[olsr-dev] Question about implementation internals

Sun Jan 16 12:17:11 CET 2005

> Your question is an interesting one, and I'll have to look more
> into the issue before deciding if it is something that should
> be changed.
> Quick answer to your bottom line question: yes and no. Message
> generation is fired off by the scheduler which is just a endless loop
> that sleeps for a certain pollrate at the end of every run. However, to
> make the sleeptime more accurate a timestamp is fetched at the start and
> stop of every scheduler poll and the (stop - start) interval is
> subtraced from the pollinterval before calling nanosleep. So if the
> system time was changed while the scheduler was polling this could have
> a certain effect, but I guess what decides if this could have any real
> effect is wheter the timestamp values are signed or not. But still -
> fixing this should be a minor issue.

Sorry, what does "signed" mean here ?

> But when it comes to timeouts of registered entries there can be
> problems. The entries in the various tables(linkset, topology etc.)
> need to be very dynamic ie. they have to be polled for timeouts
> very rapidly. Therefore, to avoid CPU hogging they use timestamps
> that are compared to current time to decide validity. A change in
> system time could AFAIK cause real trouble here.

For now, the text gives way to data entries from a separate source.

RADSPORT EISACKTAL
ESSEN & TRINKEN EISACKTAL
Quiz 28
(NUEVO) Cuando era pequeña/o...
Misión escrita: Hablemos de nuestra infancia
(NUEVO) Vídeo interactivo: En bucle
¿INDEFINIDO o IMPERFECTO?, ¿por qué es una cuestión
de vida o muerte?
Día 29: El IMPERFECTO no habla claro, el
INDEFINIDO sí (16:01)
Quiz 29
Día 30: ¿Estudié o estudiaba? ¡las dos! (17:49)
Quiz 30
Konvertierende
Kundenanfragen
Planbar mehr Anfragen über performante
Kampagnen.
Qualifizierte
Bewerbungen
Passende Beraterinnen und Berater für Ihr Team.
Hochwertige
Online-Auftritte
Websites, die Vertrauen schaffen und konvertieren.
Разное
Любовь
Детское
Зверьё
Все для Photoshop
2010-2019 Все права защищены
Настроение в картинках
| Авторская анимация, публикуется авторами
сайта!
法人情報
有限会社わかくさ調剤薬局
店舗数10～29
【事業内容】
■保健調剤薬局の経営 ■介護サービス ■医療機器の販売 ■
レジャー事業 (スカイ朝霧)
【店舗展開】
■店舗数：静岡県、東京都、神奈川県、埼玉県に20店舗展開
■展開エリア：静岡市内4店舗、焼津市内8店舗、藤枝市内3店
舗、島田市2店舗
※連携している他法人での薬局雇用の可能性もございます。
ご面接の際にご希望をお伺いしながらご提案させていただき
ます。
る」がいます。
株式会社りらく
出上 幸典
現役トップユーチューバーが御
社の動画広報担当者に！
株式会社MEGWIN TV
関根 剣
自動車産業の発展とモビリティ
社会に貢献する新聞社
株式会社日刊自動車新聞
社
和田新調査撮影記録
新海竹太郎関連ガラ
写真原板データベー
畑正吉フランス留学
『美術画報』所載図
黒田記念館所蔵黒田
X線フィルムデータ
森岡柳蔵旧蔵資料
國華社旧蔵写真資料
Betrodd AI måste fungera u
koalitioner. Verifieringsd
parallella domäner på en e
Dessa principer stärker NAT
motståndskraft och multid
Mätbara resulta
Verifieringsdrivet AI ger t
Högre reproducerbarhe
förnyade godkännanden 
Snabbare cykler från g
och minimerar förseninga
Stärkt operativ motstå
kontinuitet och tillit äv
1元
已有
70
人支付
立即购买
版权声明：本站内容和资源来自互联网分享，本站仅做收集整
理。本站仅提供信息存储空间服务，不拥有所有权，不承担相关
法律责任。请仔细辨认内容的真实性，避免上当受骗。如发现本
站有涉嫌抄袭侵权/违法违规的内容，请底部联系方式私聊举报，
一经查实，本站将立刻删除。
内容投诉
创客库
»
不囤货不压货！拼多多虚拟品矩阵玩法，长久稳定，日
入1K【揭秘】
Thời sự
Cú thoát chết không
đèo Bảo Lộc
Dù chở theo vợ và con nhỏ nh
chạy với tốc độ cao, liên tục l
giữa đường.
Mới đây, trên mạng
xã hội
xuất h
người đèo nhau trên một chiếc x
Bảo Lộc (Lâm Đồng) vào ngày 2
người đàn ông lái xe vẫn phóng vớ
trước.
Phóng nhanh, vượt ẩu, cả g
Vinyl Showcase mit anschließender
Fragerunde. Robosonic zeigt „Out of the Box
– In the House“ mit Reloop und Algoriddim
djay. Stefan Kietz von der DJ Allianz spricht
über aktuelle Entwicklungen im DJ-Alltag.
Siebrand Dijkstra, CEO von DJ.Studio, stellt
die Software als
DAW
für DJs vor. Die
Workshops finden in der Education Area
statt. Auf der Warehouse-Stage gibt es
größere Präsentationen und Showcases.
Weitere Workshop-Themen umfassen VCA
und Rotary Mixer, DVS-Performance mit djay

Correct me if I'm wrong: for a certain type of table, you insert new records
at the end, meaning that they are always sorted and the first one is the one
of earliest expiration. Then, for each check, you just have to start at the
first entry and proceed removing entries until you find one whose expiration
time is later that current time.

> One could ofcause consider using kernel uptime counters like
> polling /proc/uptime or checking the return value of times etc. on
> Linux - but then again that would break cross platform design.
> I'll have do some poking around in the POSIX system calls... anyway,
> I'll put it on my to-check-out list :)

I'm no POSIX guru, so please correct me where I'm wrong:

When not using pthreads, the timing mechanisms provided by linux are sleep,
nanosleep, select, pselect, poll, and gettimeofday. All the calls take a
timeout lapse as parameter, which is preferred since taking an absolute,
system time as parameter would lead to race conditions upon system time
changes. But of course, to get a current time reference, all you have is
gettimeofday which returns system time. So if you use gettimeofday as a
starting point to calculate timeout lapses, you are, in fact, getting the
same race conditions. If you are not using calculations but comparisons (as
OLSRD doeas according to your description), the problem is even worse, since
you are almost guaranteed to be in trouble upon a system change, as opposed
to a race condition which is supposed to happen very seldom. (now that I
think about it, race conditions are in fact WORSE, since are harder to
reproduce and thus to chase down).

The funny thing is that all this would be solved if only there was a system
call that would return some sort of MONOTONIC clock, such as the uptime you
mention. By the way, /proc/uptime not only is non portable, but also has not
enough resolution for certain applications.

Another thing to note is that using those calls some behaviours cannot be
implemented. For example, say you want a task executed every 10 seconds. You
don't care if execution time varies by +-1 second, but you want each
execution to happen within its time window, that is, execution N must happen
sometime between 10*N-1 and 10*N+1.

You need a call that takes absolute time to do that. If you use a call that
takes a timeout lapse, the task execution time and loop overhead, no matter
how small they are, will be adding up, and when you are at iteration
10000000, this added error maybe way larger than the +-1 second window. Of
course you can try to measure the task execution time and loop overhead and
correct the timeout lapse, but then you'll be using gettimeofday and
intriducing race conditions when system time changes, and even if you ignore
that, there is something you'll never be able to measure: the execution time
of gettimeofday itself. And that will add up again to cause the same problem
eventually.

So here comes pthreads. You have pthread_cond_timedwait which takes an
absolute time. Is everything solved?. No. In the first place, it takes time
as SYSTEM time, thus introducing race conditions again. For example. Say you
want to wait for 1 second for a condition to happen:

1- T = gettimeofday();
2- T = t + 1
3- pthread_cond_timedwait(T)

If someone moves back one hour the system time between steps 1 and 3, you'll
end up waiting for one hour and one second. And moving back the system time
happens here at least once a year (daylight savings).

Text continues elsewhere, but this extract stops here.